- **WHAT THE EXERCISE ASKS**: The data must be reproduced verbatim; images are to be omitted.

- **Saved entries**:
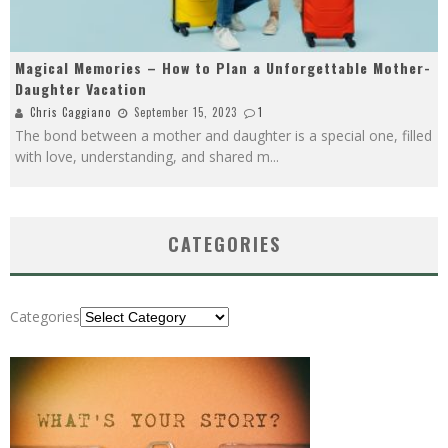
Magical Memories – How to Plan a Unforgettable Mother-
Daughter Vacation
Chris Caggiano
September 15, 2023
1
The bond between a mother and daughter is a special one, filled
with love, understanding, and shared m
...
CATEGORIES
Categories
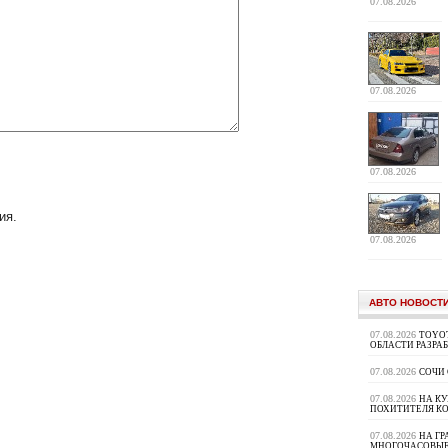
07.08.2026
07.08.2026
07.08.2026
ия.
07.08.2026
АВТО НОВОСТ
07.08.2026
TOYOT
ОБЛАСТИ РАЗРА
07.08.2026
СОЧИ
07.08.2026
НА К
ПОХИТИТЕЛЯ К
07.08.2026
НА ГР
МНОГОЧАСОВЫЕ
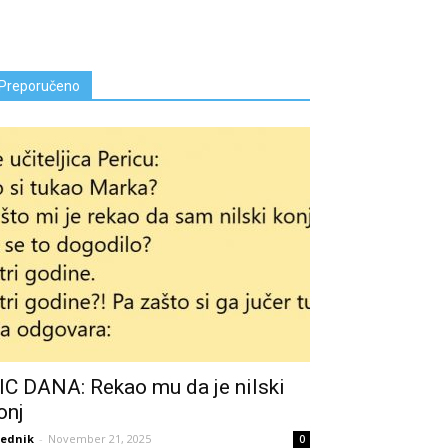
Preporučeno
IC DANA: Rekao mu da je nilski
onj
ednik
-
November 21, 2025
0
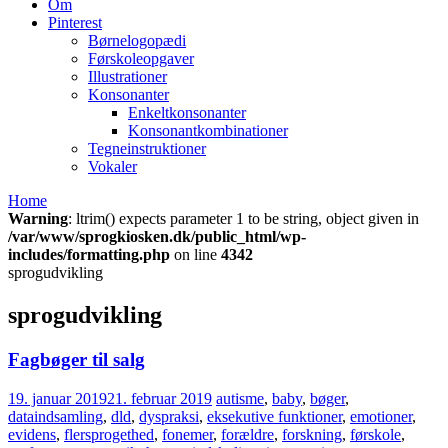
Om
Pinterest
Børnelogopædi
Førskoleopgaver
Illustrationer
Konsonanter
Enkeltkonsonanter
Konsonantkombinationer
Tegneinstruktioner
Vokaler
Home
Warning
: ltrim() expects parameter 1 to be string, object given in
/var/www/sprogkiosken.dk/public_html/wp-
includes/formatting.php
on line
4342
sprogudvikling
sprogudvikling
Fagbøger til salg
19. januar 2019
21. februar 2019
autisme
,
baby
,
bøger
,
dataindsamling
,
dld
,
dyspraksi
,
eksekutive funktioner
,
emotioner
,
evidens
,
flersprogethed
,
fonemer
,
forældre
,
forskning
,
førskole
,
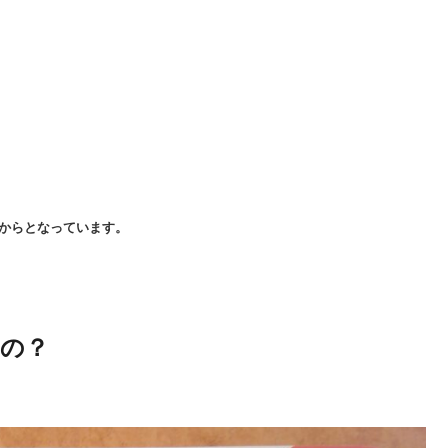
円からとなっています。
の？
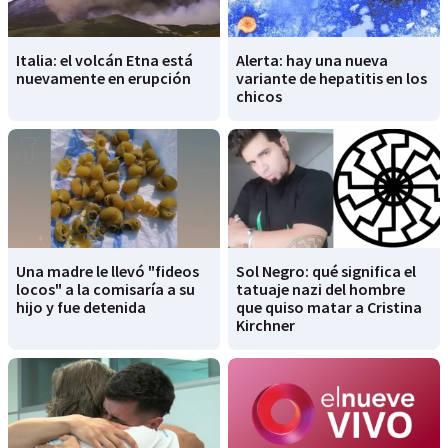
Italia: el volcán Etna está
Alerta: hay una nueva
nuevamente en erupción
variante de hepatitis en los
chicos
Una madre le llevó "fideos
Sol Negro: qué significa el
locos" a la comisaría a su
tatuaje nazi del hombre
hijo y fue detenida
que quiso matar a Cristina
Kirchner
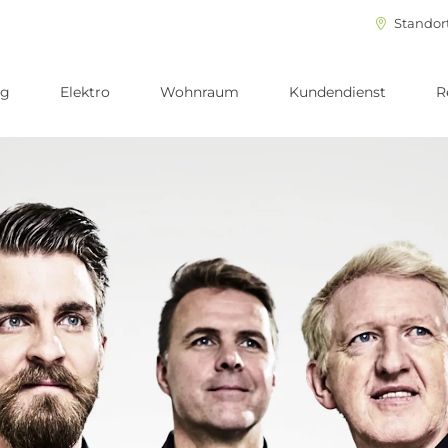
Standor
ng
Elektro
Wohnraum
Kundendienst
R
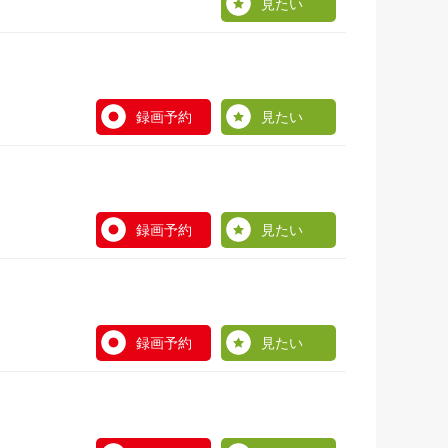
見たい
録画予約
見たい
録画予約
見たい
録画予約
見たい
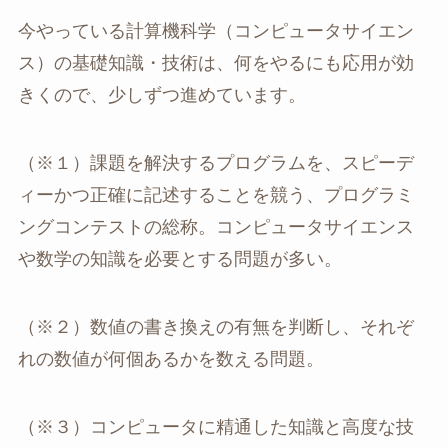
今やっている計算機科学（コンピュータサイエン
ス）の基礎知識・技術は、何をやるにも応用が効
きくので、少しずつ進めています。
（※１）課題を解決するプログラムを、スピーデ
ィーかつ正確に記述することを競う、プログラミ
ングコンテストの総称。コンピュータサイエンス
や数学の知識を必要とする問題が多い。
（※２）数値の書き換えの有無を判断し、それぞ
れの数値が何個あるかを数える問題。
（※３）コンピュータに精通した知識と高度な技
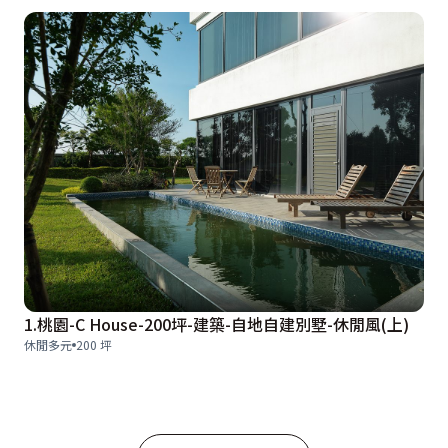
1.桃園-C House-200坪-建築-自地自建別墅-休閒風(上)
休閒多元
200 坪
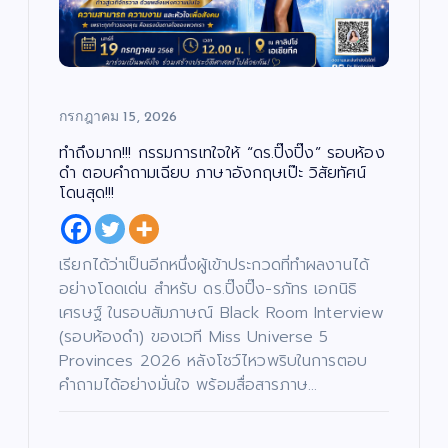
กรกฎาคม 15, 2026
ทำถึงมาก!!! กรรมการเทใจให้ “ดร.ปิ๊งปิ๊ง” รอบห้อง
ดำ ตอบคำถามเฉียบ ภาษาอังกฤษเป๊ะ วิสัยทัศน์
โดนสุด!!!
เรียกได้ว่าเป็นอีกหนึ่งผู้เข้าประกวดที่ทำผลงานได้
อย่างโดดเด่น สำหรับ ดร.ปิ๊งปิ๊ง-รภัทร เอกนิธิ
เศรษฐ์ ในรอบสัมภาษณ์ Black Room Interview
(รอบห้องดำ) ของเวที Miss Universe 5
Provinces 2026 หลังโชว์ไหวพริบในการตอบ
คำถามได้อย่างมั่นใจ พร้อมสื่อสารภาษ…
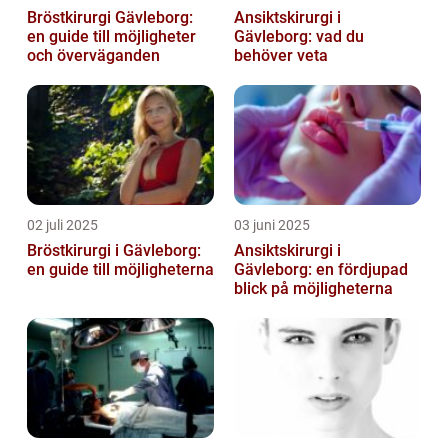
Bröstkirurgi Gävleborg:
Ansiktskirurgi i
en guide till möjligheter
Gävleborg: vad du
och överväganden
behöver veta
02 juli 2025
03 juni 2025
Bröstkirurgi i Gävleborg:
Ansiktskirurgi i
en guide till möjligheterna
Gävleborg: en fördjupad
blick på möjligheterna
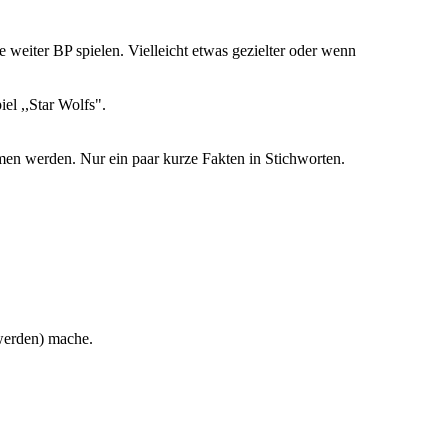
eiter BP spielen. Vielleicht etwas gezielter oder wenn
el ,,Star Wolfs".
mmen werden. Nur ein paar kurze Fakten in Stichworten.
 werden) mache.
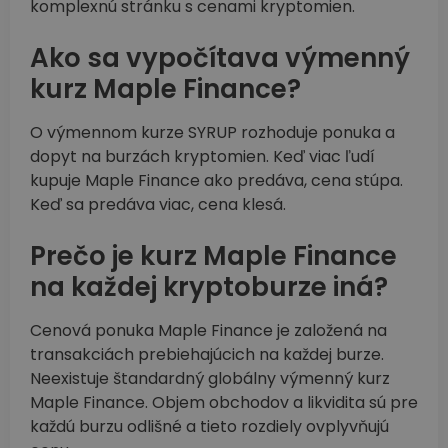
komplexnú stránku s cenami kryptomien.
Ako sa vypočítava výmenný
kurz Maple Finance?
O výmennom kurze SYRUP rozhoduje ponuka a
dopyt na burzách kryptomien. Keď viac ľudí
kupuje Maple Finance ako predáva, cena stúpa.
Keď sa predáva viac, cena klesá.
Prečo je kurz Maple Finance
na každej kryptoburze iná?
Cenová ponuka Maple Finance je založená na
transakciách prebiehajúcich na každej burze.
Neexistuje štandardný globálny výmenný kurz
Maple Finance. Objem obchodov a likvidita sú pre
každú burzu odlišné a tieto rozdiely ovplyvňujú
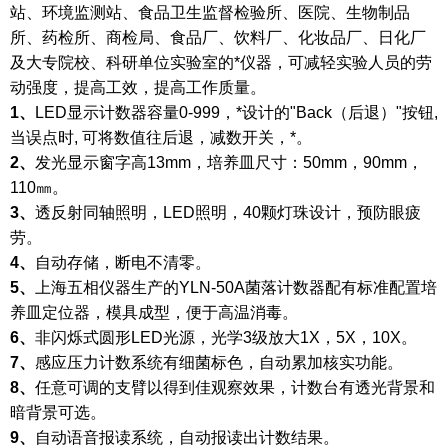
站、环境监测站、食品卫生监督检验所、医院、生物制品
所、药检所、商检局、食品厂、饮料厂、化妆品厂、日化厂
及大专院校、科研单位实验室的*仪器，可减轻实验人员的劳
动强度，提高工效，提高工作质量。
1
、
LED
显示计数器容量0-999，*设计的"Back（后退）"按钮,
当误点时, 可将数值往后退，减数开关，*。
2
、
发光显示窗字高13mm，培养皿尺寸：50mm，90mm，
110
㎜
。
3
、
透反射同轴照明，LED照明，40颗灯珠设计，预防眼疲
劳。
4
、
自动存储，断电不清零。
5
、
上海五相仪器生产的YLN-50A菌落计数器配有标准配置培
养皿定位器，模具成型，便于高温消毒。
6
、
非闪烁式圆形LED光源，光学3级放大1X，5X，10X。
7
、
感应压力计数系统有细菌标色，自动累加核实功能。
8
、
任意可调的支臂以得到佳观察效果，计数台有透光背景和
暗背景可选。
9
、
自动语音报读系统，自动报读出计数结果。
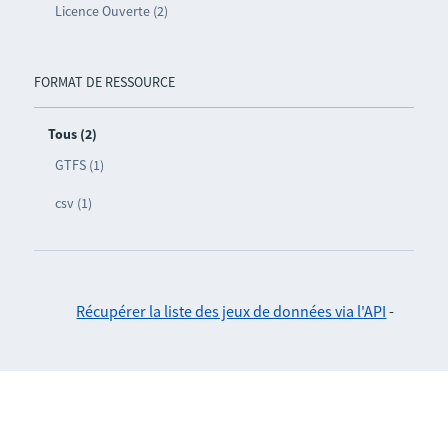
Licence Ouverte (2)
FORMAT DE RESSOURCE
Tous (2)
GTFS (1)
csv (1)
Récupérer la liste des jeux de données via l'API
-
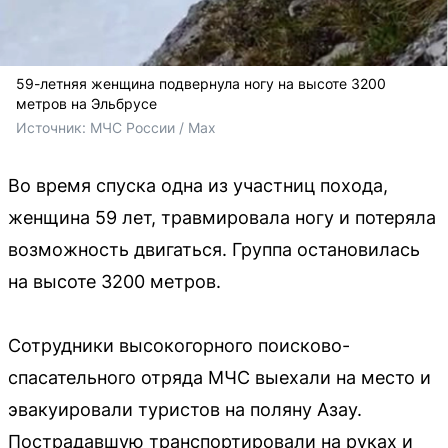
59-летняя женщина подвернула ногу на высоте 3200
метров на Эльбрусе
Источник: 
МЧС России / Max
Во время спуска одна из участниц похода,
женщина 59 лет, травмировала ногу и потеряла
возможность двигаться. Группа остановилась
на высоте 3200 метров.
Сотрудники высокогорного поисково-
спасательного отряда МЧС выехали на место и
эвакуировали туристов на поляну Азау.
Пострадавшую транспортировали на руках и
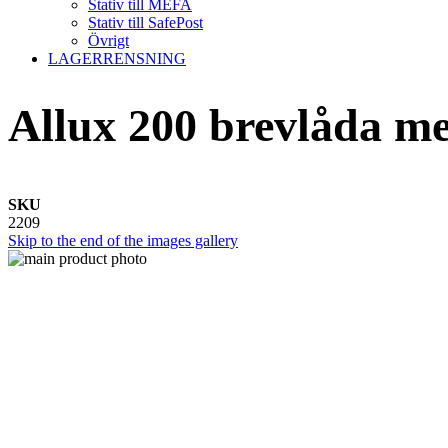
Stativ till MEFA
Stativ till SafePost
Övrigt
LAGERRENSNING
Allux 200 brevlåda me
SKU
2209
Skip to the end of the images gallery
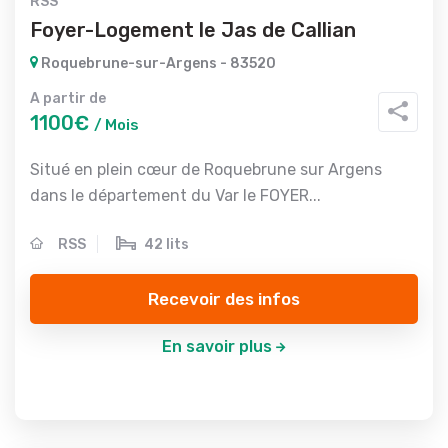
RSS
Foyer-Logement le Jas de Callian
Roquebrune-sur-Argens - 83520
A partir de
1100€
/ Mois
Situé en plein cœur de Roquebrune sur Argens
dans le département du Var le FOYER...
RSS
42 lits
Recevoir des infos
En savoir plus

- **TASK OUTPUT**:
Magical Memories – How to Plan a Unforgettable Mother-
Daughter Vacation
Chris Caggiano
September 15, 2023
1
The bond between a mother and daughter is a special one, filled
with love, understanding, and shared m
...
CATEGORIES
Categories
07.08.2026
07.08.2026
07.08.2026
ия.
07.08.2026
АВТО НОВОСТ
07.08.2026
TOYOT
ОБЛАСТИ РАЗРА
07.08.2026
СОЧИ
07.08.2026
НА К
ПОХИТИТЕЛЯ К
07.08.2026
НА ГР
МНОГОЧАСОВЫЕ
Preporučeno
IC DANA: Rekao mu da je nilski
onj
ednik
-
November 21, 2025
0
Om
Pinterest
Børnelogopædi
Førskoleopgaver
Illustrationer
Konsonanter
Enkeltkonsonanter
Konsonantkombinationer
Tegneinstruktioner
Vokaler
Home
Warning
: ltrim() expects parameter 1 to be string, object given in
/var/www/sprogkiosken.dk/public_html/wp-
includes/formatting.php
on line
4342
sprogudvikling
sprogudvikling
Fagbøger til salg
19. januar 2019
21. februar 2019
autisme
,
baby
,
bøger
,
dataindsamling
,
dld
,
dyspraksi
,
eksekutive funktioner
,
emotioner
,
evidens
,
flersprogethed
,
fonemer
,
forældre
,
forskning
,
førskole
,
円からとなっています。
の？
Italia: el volcán Etna está
Alerta: hay una nueva
nuevamente en erupción
variante de hepatitis en los
chicos
Una madre le llevó "fideos
Sol Negro: qué significa el
locos" a la comisaría a su
tatuaje nazi del hombre
hijo y fue detenida
que quiso matar a Cristina
Kirchner
Standor
ng
Elektro
Wohnraum
Kundendienst
R
見たい
録画予約
見たい
録画予約
見たい
録画予約
見たい
今やっている計算機科学（コンピュータサイエン
ス）の基礎知識・技術は、何をやるにも応用が効
きくので、少しずつ進めています。
（※１）課題を解決するプログラムを、スピーデ
ィーかつ正確に記述することを競う、プログラミ
ングコンテストの総称。コンピュータサイエンス
や数学の知識を必要とする問題が多い。
（※２）数値の書き換えの有無を判断し、それぞ
れの数値が何個あるかを数える問題。
（※３）コンピュータに精通した知識と高度な技
1.桃園-C House-200坪-建築-自地自建別墅-休閒風(上)
休閒多元
200 坪
กรกฎาคม 15, 2026
ทำถึงมาก!!! กรรมการเทใจให้ “ดร.ปิ๊งปิ๊ง” รอบห้อง
ดำ ตอบคำถามเฉียบ ภาษาอังกฤษเป๊ะ วิสัยทัศน์
โดนสุด!!!
เรียกได้ว่าเป็นอีกหนึ่งผู้เข้าประกวดที่ทำผลงานได้
อย่างโดดเด่น สำหรับ ดร.ปิ๊งปิ๊ง-รภัทร เอกนิธิ
เศรษฐ์ ในรอบสัมภาษณ์ Black Room Interview
(รอบห้องดำ) ของเวที Miss Universe 5
Provinces 2026 หลังโชว์ไหวพริบในการตอบ
คำถามได้อย่างมั่นใจ พร้อมสื่อสารภาษ…
Bröstkirurgi Gävleborg:
Ansiktskirurgi i
en guide till möjligheter
Gävleborg: vad du
och överväganden
behöver veta
02 juli 2025
03 juni 2025
Bröstkirurgi i Gävleborg:
Ansiktskirurgi i
en guide till möjligheterna
Gävleborg: en fördjupad
blick på möjligheterna
eiter BP spielen. Vielleicht etwas gezielter oder wenn
el ,,Star Wolfs".
mmen werden. Nur ein paar kurze Fakten in Stichworten.
 werden) mache.
komplexnú stránku s cenami kryptomien.
Ako sa vypočítava výmenný
kurz Maple Finance?
O výmennom kurze SYRUP rozhoduje ponuka a
dopyt na burzách kryptomien. Keď viac ľudí
kupuje Maple Finance ako predáva, cena stúpa.
Keď sa predáva viac, cena klesá.
Prečo je kurz Maple Finance
na každej kryptoburze iná?
Cenová ponuka Maple Finance je založená na
transakciách prebiehajúcich na každej burze.
Neexistuje štandardný globálny výmenný kurz
Maple Finance. Objem obchodov a likvidita sú pre
každú burzu odlišné a tieto rozdiely ovplyvňujú
站、环境监测站、食品卫生监督检验所、医院、生物制品
所、药检所、商检局、食品厂、饮料厂、化妆品厂、日化厂
及大专院校、科研单位实验室的*仪器，可减轻实验人员的劳
动强度，提高工效，提高工作质量。
1
、
LED
显示计数器容量0-999，*设计的"Back（后退）"按钮,
当误点时, 可将数值往后退，减数开关，*。
2
、
发光显示窗字高13mm，培养皿尺寸：50mm，90mm，
110
㎜
。
3
、
透反射同轴照明，LED照明，40颗灯珠设计，预防眼疲
劳。
4
、
自动存储，断电不清零。
5
、
上海五相仪器生产的YLN-50A菌落计数器配有标准配置培
养皿定位器，模具成型，便于高温消毒。
6
、
非闪烁式圆形LED光源，光学3级放大1X，5X，10X。
7
、
感应压力计数系统有细菌标色，自动累加核实功能。
8
、
任意可调的支臂以得到佳观察效果，计数台有透光背景和
暗背景可选。
9
、
自动语音报读系统，自动报读出计数结果。
Licence Ouverte (2)
FORMAT DE RESSOURCE
Tous (2)
GTFS (1)
csv (1)
Récupérer la liste des jeux de données via l'API
-
59-летняя женщина подвернула ногу на высоте 3200
метров на Эльбрусе
Источник: 
МЧС России / Max
Во время спуска одна из участниц похода,
женщина 59 лет, травмировала ногу и потеряла
возможность двигаться. Группа остановилась
на высоте 3200 метров.
Сотрудники высокогорного поисково-
спасательного отряда МЧС выехали на место и
эвакуировали туристов на поляну Азау.
Пострадавшую транспортировали на руках и
Stativ till MEFA
Stativ till SafePost
Övrigt
LAGERRENSNING
Allux 200 brevlåda me
SKU
2209
Skip to the end of the images gallery
RSS
Foyer-Logement le Jas de Callian
Roquebrune-sur-Argens - 83520
A partir de
1100€
/ Mois
Situé en plein cœur de Roquebrune sur Argens
dans le département du Var le FOYER...
RSS
42 lits
Recevoir des infos
En savoir plus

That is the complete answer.